§ **Aim of the task**: The data should be written out in full, exactly as it stands, and the pictures dropped.

§ **Supplied data**:
◇ ◇ ◇ ◇
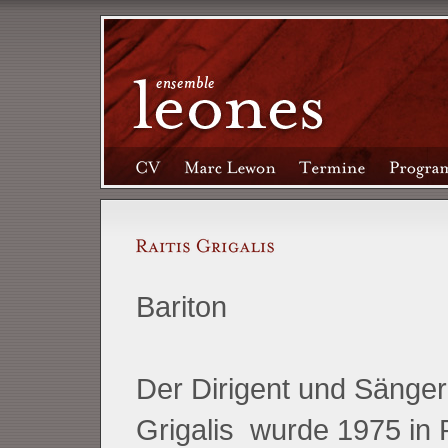
Bariton
Der Dirigent und S
änger
Grigalis wurde 1975 in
◇ ◇ ◇ ◇
§ **Output**:
Bariton
Der Dirigent und S
änger
Grigalis wurde 1975 in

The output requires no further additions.